BLACK WIND
There are nights that pluck at me
like witch-fingers, blood-sisters
I walk restlessly round the room
drink too much, tease, scold, scorn
I may tear something apart – tarot cards or flowers
but my hands are capable of crushing steel and bone
These are the nights when the black wind
flicks stars through the trees like elf-shot
when the black wind glides under my eyelids
so I own night-sight, am cat on the tiles
These are the nights when women shapeshift
fly and alight on a whim like a succubus
naked breasts cold as water, their hair
curled into snakes or spiked raven wings
These are the nights when everything cages me:
your gentleness, our love, the spaces between us
These are the nights, these nights of black wind
when you are best absent, your door closed
while I stay alone with my mirror sisters
watching the wind, the wild moon in my hand.
©Rose Flint

WITCHING HOUR
Tonight the sky is full of watching eyes
as the Ancestors press their faces
close up to the razor-edge that separates
the living from the dead.
At Samhain, there’s a witching hour
when the gates inside the universe swing slowly
open, allowing restless spirits access here,
to haunt with anger, fear and sorrow,
But on this night, when the misty veils
waver to transparent lace, we too can walk
between the worlds and enter the great grey halls
of those who’ve made that final crossing.
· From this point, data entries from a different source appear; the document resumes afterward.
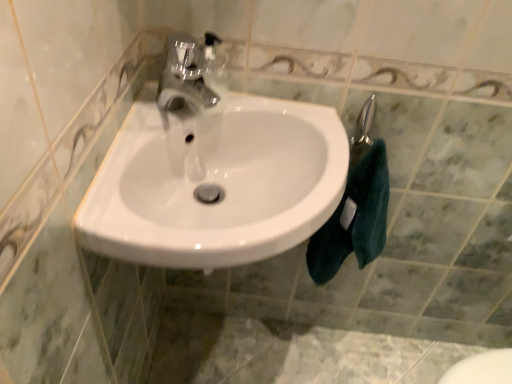 What is the approximate width of white glossy sink at center?

The width of white glossy sink at center is 16.95 inches.

The height and width of the screenshot is (384, 512). Find the location of `white glossy sink at center`. white glossy sink at center is located at coordinates (213, 172).

In order to face white glossy sink at center, should I rotate leftwards or rightwards?

Turn left by 2.709 degrees to look at white glossy sink at center.

The height and width of the screenshot is (384, 512). What do you see at coordinates (213, 172) in the screenshot?
I see `white glossy sink at center` at bounding box center [213, 172].

What do you see at coordinates (354, 218) in the screenshot? The width and height of the screenshot is (512, 384). I see `dark teal towel at right` at bounding box center [354, 218].

In order to click on dark teal towel at right in this screenshot , I will do `click(354, 218)`.

Find the location of a particular element. The width and height of the screenshot is (512, 384). white glossy sink at center is located at coordinates (213, 172).

Which is more to the left, dark teal towel at right or white glossy sink at center?

white glossy sink at center is more to the left.

Based on the photo, relative to white glossy sink at center, is dark teal towel at right in front or behind?

Visually, dark teal towel at right is located behind white glossy sink at center.

Between point (356, 211) and point (172, 115), which one is positioned in front?

The point (172, 115) is in front.

From the image's perspective, is dark teal towel at right on white glossy sink at center?

No, from the image's perspective, dark teal towel at right is not over white glossy sink at center.

From a real-world perspective, who is located lower, dark teal towel at right or white glossy sink at center?

In real-world perspective, dark teal towel at right is lower.

Which object is thinner, dark teal towel at right or white glossy sink at center?

dark teal towel at right.

Can you confirm if dark teal towel at right is taller than white glossy sink at center?

Yes, dark teal towel at right is taller than white glossy sink at center.

Which of these two, dark teal towel at right or white glossy sink at center, is bigger?

With larger size is white glossy sink at center.

Is dark teal towel at right completely or partially outside of white glossy sink at center?

→ Yes, dark teal towel at right is outside of white glossy sink at center.

Are dark teal towel at right and white glossy sink at center beside each other?

dark teal towel at right and white glossy sink at center are not in contact.

Is dark teal towel at right oriented towards white glossy sink at center?

No, dark teal towel at right does not turn towards white glossy sink at center.

How different are the orientations of dark teal towel at right and white glossy sink at center in degrees?

5.55 degrees separate the facing orientations of dark teal towel at right and white glossy sink at center.

How far apart are dark teal towel at right and white glossy sink at center?

dark teal towel at right and white glossy sink at center are 12.13 inches apart from each other.

You are a GUI agent. You are given a task and a screenshot of the screen. Output one action in this format:
    pyautogui.click(x=<x>, y=<y>)
    Task: Click on the sink that is above the dark teal towel at right (from the image's perspective)
    The image size is (512, 384).
    Given the screenshot: What is the action you would take?
    pyautogui.click(x=213, y=172)

Can you confirm if white glossy sink at center is positioned to the right of dark teal towel at right?

In fact, white glossy sink at center is to the left of dark teal towel at right.

Is white glossy sink at center in front of or behind dark teal towel at right in the image?

white glossy sink at center is in front of dark teal towel at right.

Considering the positions of points (168, 228) and (335, 210), is point (168, 228) closer to camera compared to point (335, 210)?

Yes, point (168, 228) is closer to viewer.

From the image's perspective, is white glossy sink at center located above or below dark teal towel at right?

Based on their image positions, white glossy sink at center is located above dark teal towel at right.

From a real-world perspective, between white glossy sink at center and dark teal towel at right, who is vertically lower?

dark teal towel at right, from a real-world perspective.

Can you confirm if white glossy sink at center is thinner than dark teal towel at right?

No, white glossy sink at center is not thinner than dark teal towel at right.

Which of these two, white glossy sink at center or dark teal towel at right, stands shorter?

Standing shorter between the two is white glossy sink at center.

Is white glossy sink at center bigger or smaller than dark teal towel at right?

In the image, white glossy sink at center appears to be larger than dark teal towel at right.

Is dark teal towel at right completely or partially inside white glossy sink at center?

No, dark teal towel at right is not inside white glossy sink at center.

Is white glossy sink at center not close to dark teal towel at right?

No, white glossy sink at center is not far from dark teal towel at right.

Is white glossy sink at center oriented towards dark teal towel at right?

No, white glossy sink at center is not aimed at dark teal towel at right.

Identify the location of sink above the dark teal towel at right (from a real-world perspective). Image resolution: width=512 pixels, height=384 pixels. (213, 172).

This screenshot has height=384, width=512. Identify the location of sink on the left of dark teal towel at right. (213, 172).

Find the location of a particular element. This screenshot has height=384, width=512. bath towel that appears below the white glossy sink at center (from a real-world perspective) is located at coordinates (354, 218). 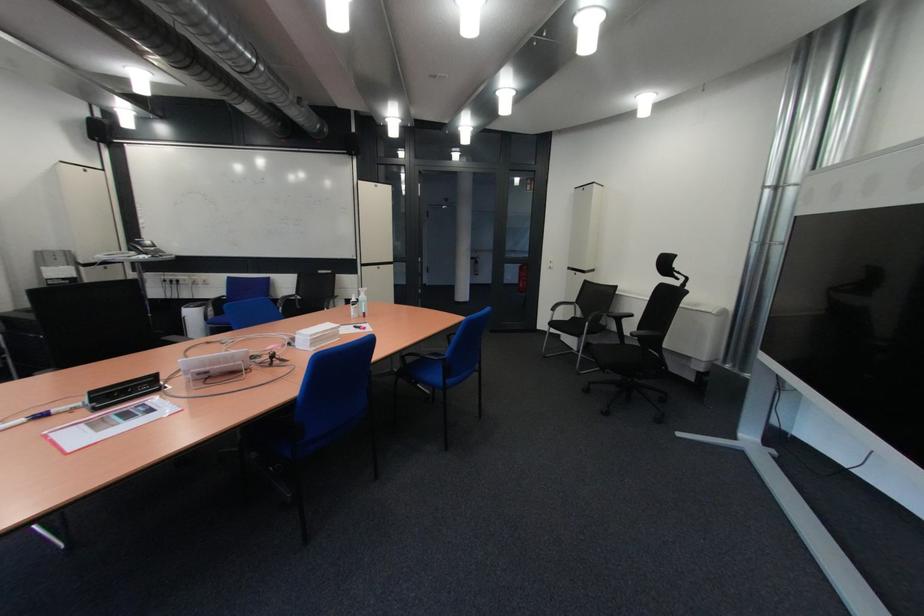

We’ll call the Dark Ones - Ceridwen,
and the Nine Morgans – to lead us, lend us courage
as we take our steps beyond the voids of Time
to cross the thresholds of the Otherworld.
We will make the journey with our hands
held out to offer healing, offer gifts
of sweet red apples from the Isle of Avalon,
sunlit orchards sewn with stars’ secret light.
We’ll walk the windswept corridors
of midnight, go stepping generations back
to find the huddled bones of those
whose hurt still resonates in living hearts
and we will freely give such balm and solace
in our kiss of peace. We’ll do whatever it may take
to mend this world’s history, bring fresh hope
to the next seven generations still to come.